Night Duty
As a young police constable at the end of the 1960’s I hated night duty. It was before we all drove around in panda cars and we still walked set beats. There were four beats that we young coppers were dropped off at for our nightly patrol.
The van would deposit us at one end of the town and we would patrol for three hours and then we were picked up again taken back for a meal break and out again for another three hours. As all the excitement happened during the first part of the night, the last bit dragged interminably until the van came back to collect us at about five-thirty.
If I hated nights my pal Mark hated them even more, he was always tired and bitterly complained that he couldn’t sleep during the day.
Now, I should explain, in those far off dim and distant days walking the beat meant patrolling part of the High Street and checking that all the shop doors were secure and locked. Occasionally some dozy shop keeper would forget to lock the front door to the shop. It also meant ushering courting couples out of the deep recessed doorways where they had stopped for a kiss and a cuddle. To prevent this some shops had wooden slatted gates on the front so you could see in, just, but you couldn’t approach the front door.
One such shop was the local newsagent. However the wooden, chest hight, gate was somewhat ramshackle and could be lifted from its hinges to allow access.
Mark knew this and when he was on that particular beat he used to slip into this doorway take off his police great coat, spread it out on the ground, stretch out and have a refreshing nap.
One wet morning Mark and I were on adjacent beats so we were both due to be collected at five-thirty. I arrived at the pick up point a little after five in the morning cold, wet and tired. Then I saw Mark staggering toward me. He was in a dreadful state. One eye was blackened almost shut, he had evidently had a nose bleed and his lip was swollen.
I immediately thought he’d been in a fight. I rushed over to him.
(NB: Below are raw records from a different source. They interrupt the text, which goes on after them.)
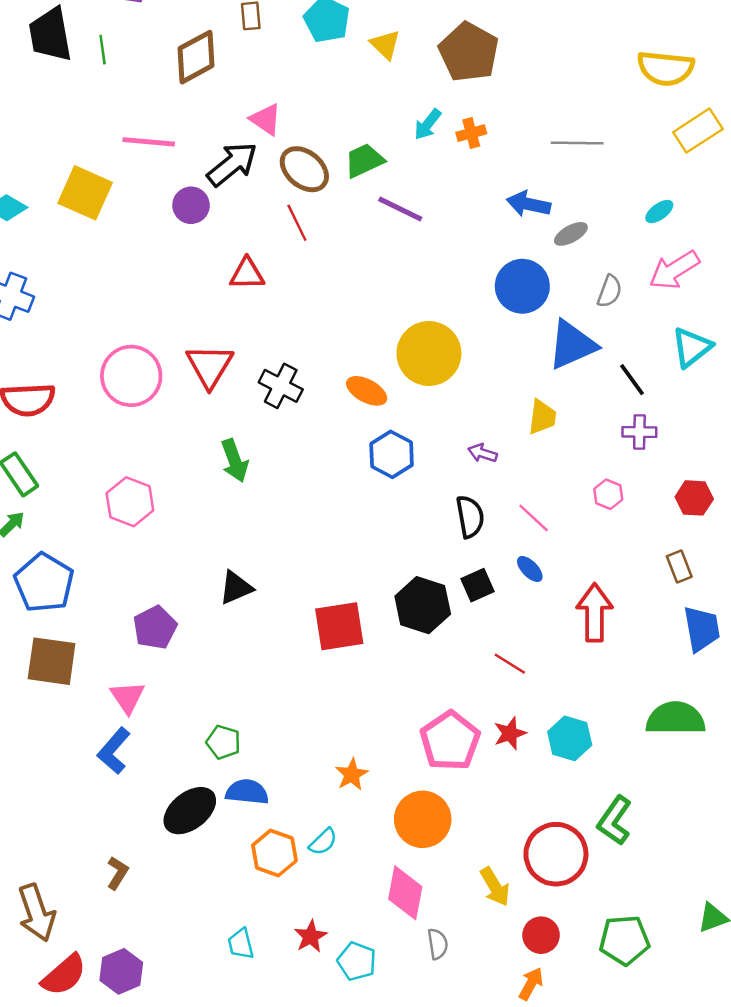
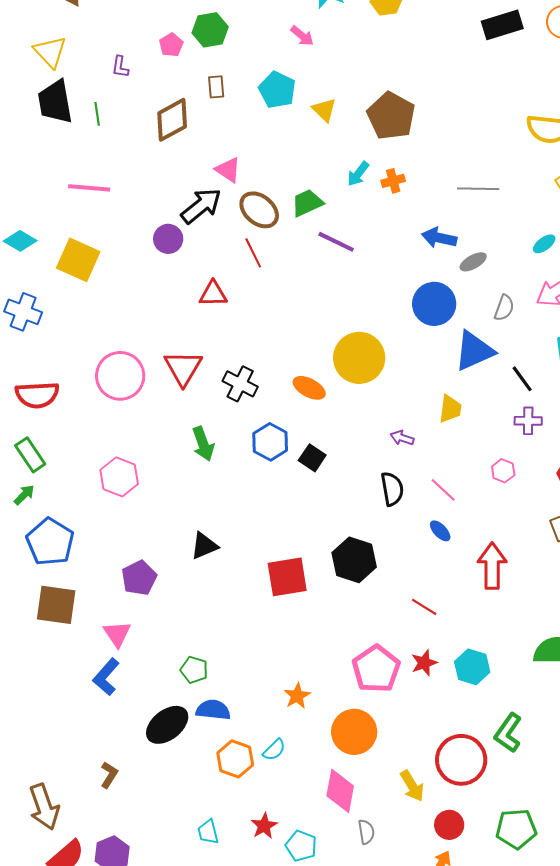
pink line: (149, 142) -> (89, 188), moved
yellow square: (85, 193) -> (78, 260), moved
blue hexagon: (392, 454) -> (270, 442), moved
black square: (477, 585) -> (312, 458), moved, turned -32

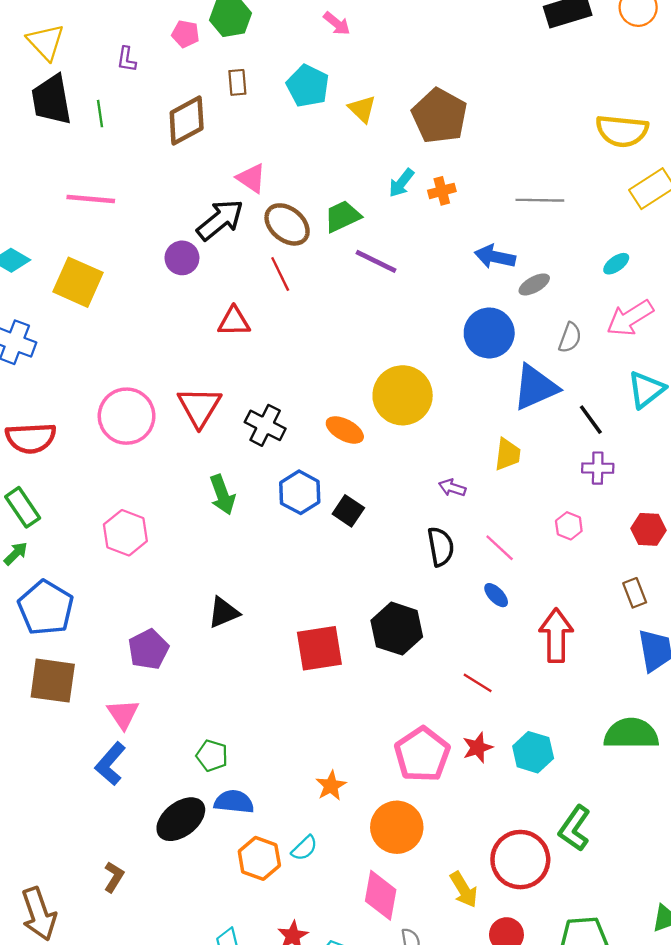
pink pentagon: (171, 45) -> (185, 34), turned -30

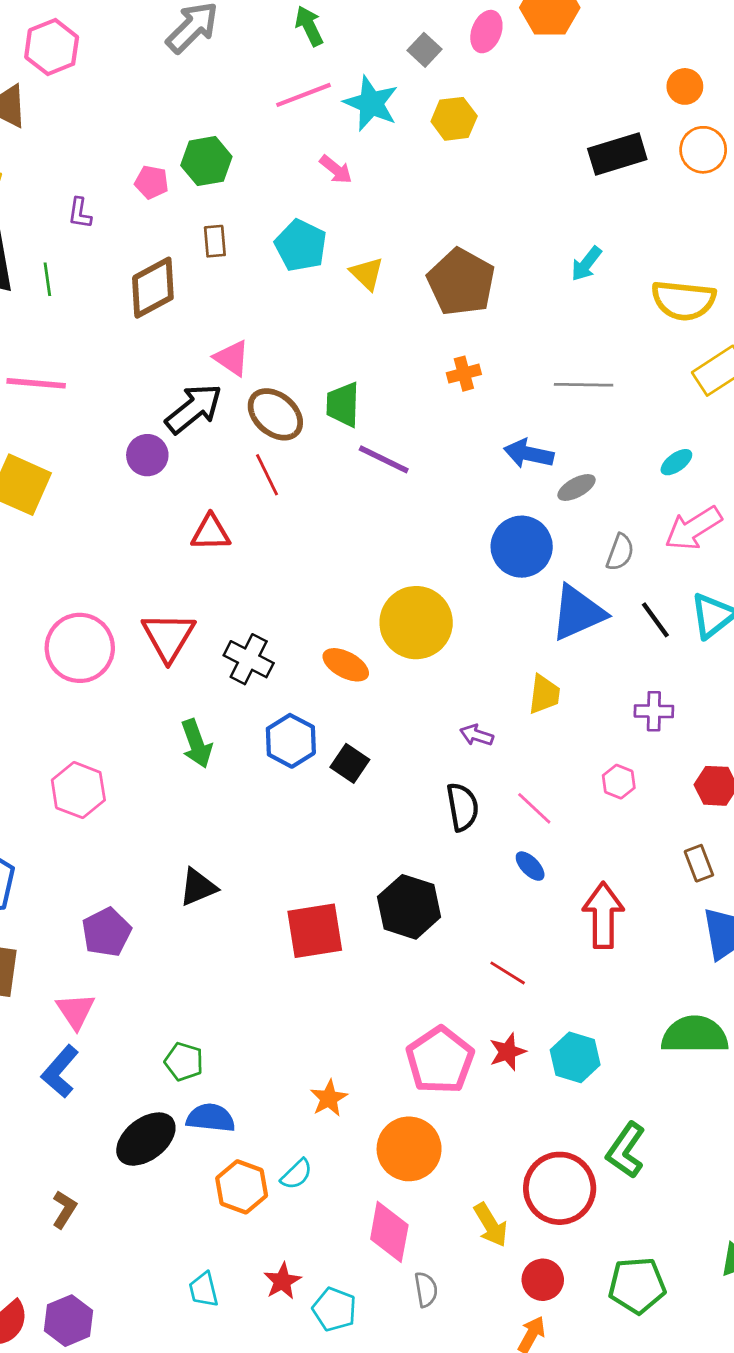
cyan arrow: (401, 183) -> (586, 264), moved
green trapezoid: (342, 216) -> (343, 404), turned -63
black line: (591, 420) -> (655, 620), moved

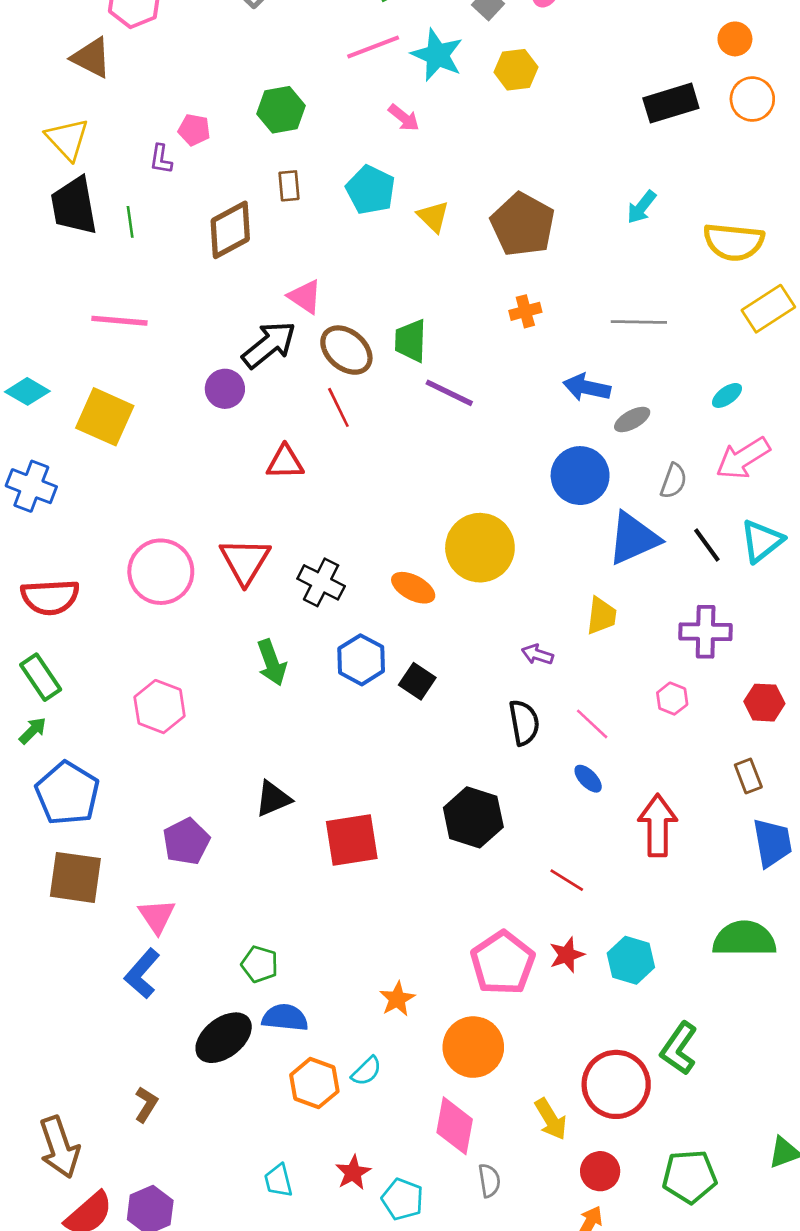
pink pentagon: (152, 182) -> (194, 130), moved
purple cross: (654, 711) -> (706, 632), size x1.4
red square: (315, 931) -> (352, 840), moved

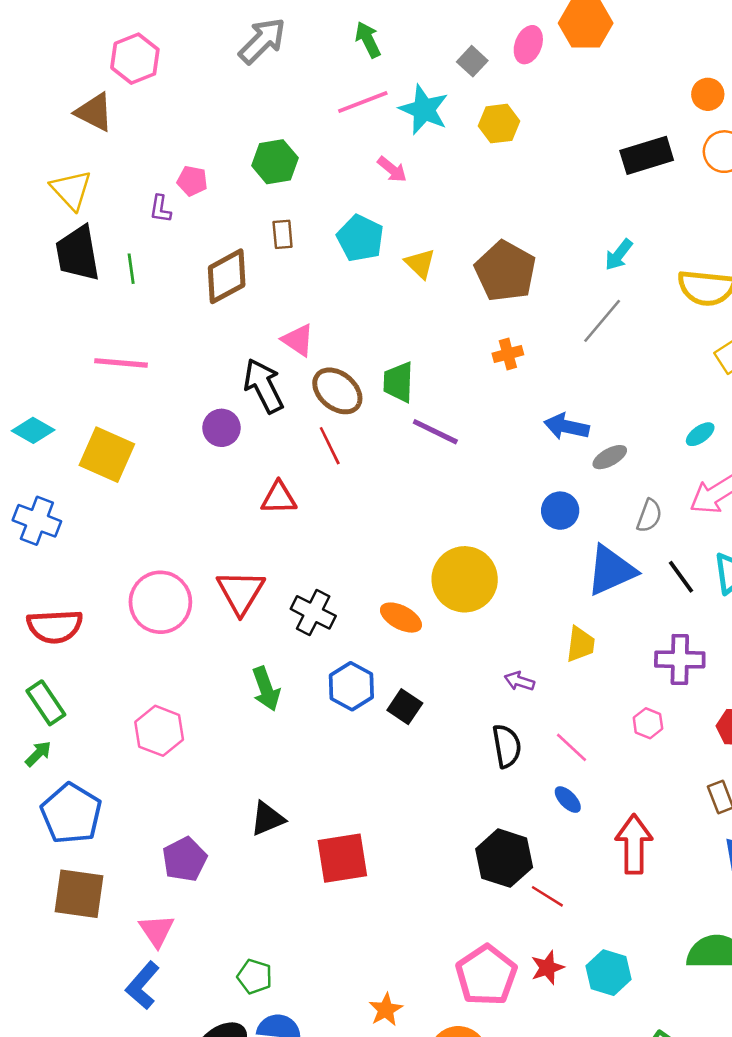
gray line: (639, 322) -> (602, 321), moved, turned -51
black arrow: (269, 345) -> (264, 386), turned -78
blue circle: (580, 476) -> (560, 511), size x0.7
black hexagon: (473, 817) -> (504, 858), moved

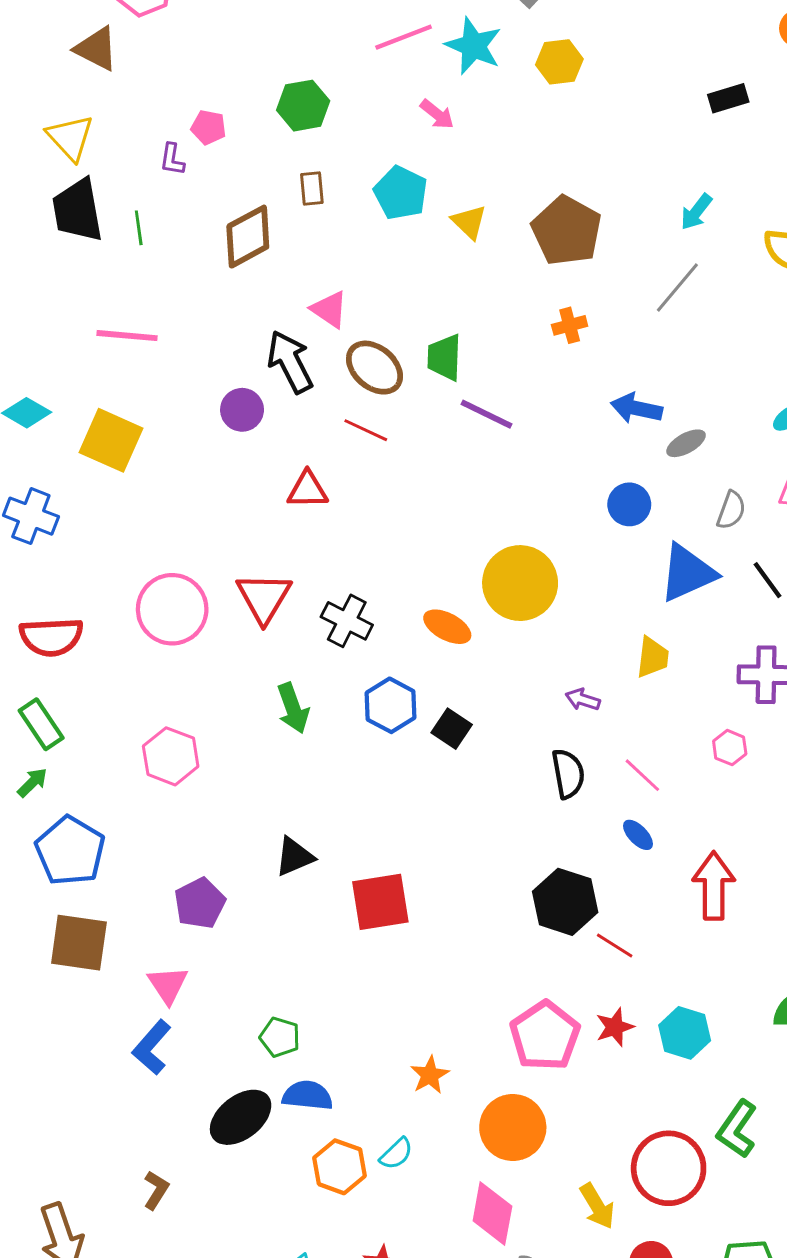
black rectangle: (647, 155) -> (728, 98), size x0.7
red line: (330, 446) -> (366, 430), turned -39

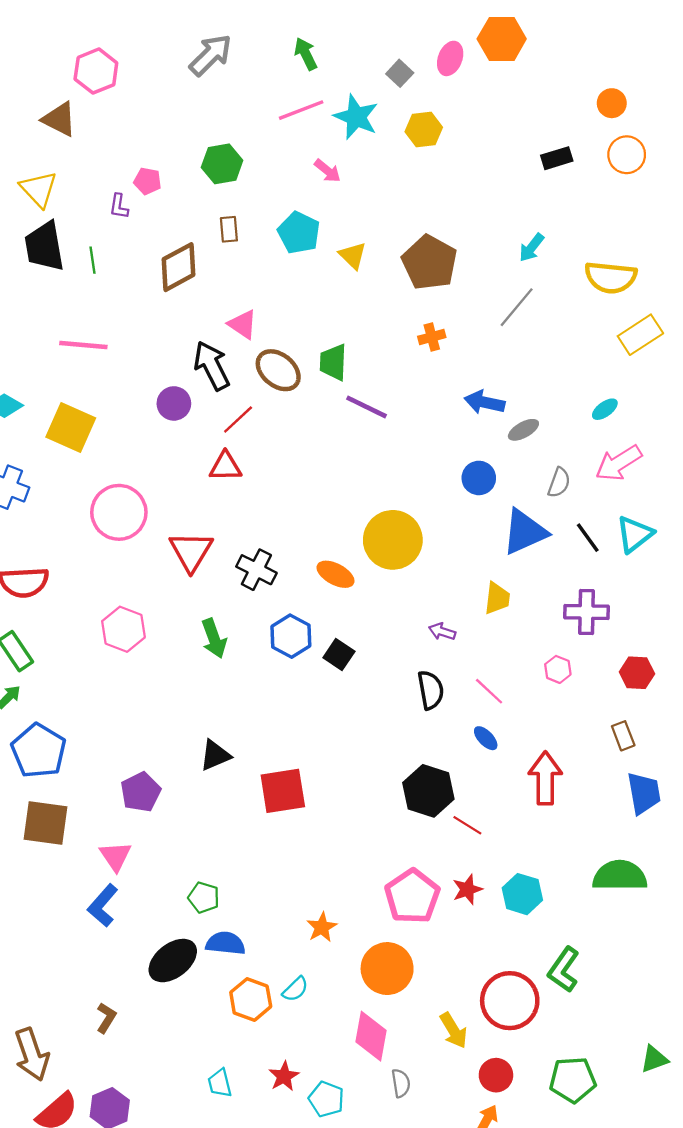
red line: (366, 430) -> (238, 420), moved, turned -68
pink circle: (172, 609) -> (119, 512), moved
pink hexagon: (171, 756) -> (123, 629), moved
“Are you okay mate? What happened?”
“I’m okay,” he mumbled.
“No you’re not! What’s happened Mark? Talk to me,”
“It’s nothing,”
“It’s not nothing, tell me,” I was getting angry now.
“Well, you know the newsagents doorway,” he said. I nodded.
“I’d stretched out to have a kip, well the bloody papers were delivered early this morning and the bloke from the delivery company lobbed them over the gate. I got a bundle of Daily Mirrors right in the gob,”
Between us we cleaned him us as best we could and he hid in the toilet when we got back to the nick so the Sergeant wouldn’t see him.